On Apr 27, 2012, at 11:15 AM, Anatol Pomozov < email@hidden> wrote:
If you set VFS_TBLTHREADSAFE, you must do your own locking. You can receive multiple VNOPs for the same vnode at the same time. You are responsible for making sure they all see a consistent state of your file system.
One thing to beware of with VFS_TBLTHREADSAFE is that operations that operate on multiple vnodes (like creating, deleting, renaming a file, directory or symlink) do not hold a lock between the time they look up the vnode(s) and the time they call the multi-vnode VNOP. That means that other operations could have come after the lookup and before the last VNOP.
For example, VNOP_REMOVE gives you a parent vnode, child vnode, and the child's name. By the time you get into VNOP_REMOVE, the child may no longer be a child of the given parent (i.e., it might have moved to some other directory). The child may no longer have the same name (i.e. may have been renamed). The child may have even been deleted since it was looked up. So you have to check whether things are still the same as when they were looked up, and handle the case where things have changed.
Your VNOP_WRITE handler is responsible for updating all of the metadata associated with the write. That means making sure you have allocated enough space to store the data being written, updating the file's size (if needed), and marking the modification date for update. At a minimum, you need to update your internal state for all of this metadata.
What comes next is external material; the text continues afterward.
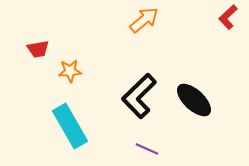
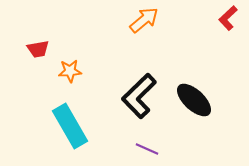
red L-shape: moved 1 px down
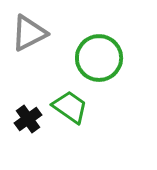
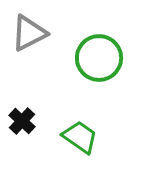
green trapezoid: moved 10 px right, 30 px down
black cross: moved 6 px left, 2 px down; rotated 12 degrees counterclockwise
When you actually write this out to your underlying storage is up to you.
Your VNOP_STRATEGY handler is responsible for receiving the user data associated with a write (or returning user data associated with a read) and transferring it to your underlying storage. Due to caching, the VNOP_STRATEGY can happen at some point after the VNOP_WRITE completes.
I'll bet you're updating the file's size in VNOP_STRATEGY, not in VNOP_WRITE. You should update it in VNOP_WRITE instead; that sounds like what you called a 'fix'; it really is the correct fix for the problem.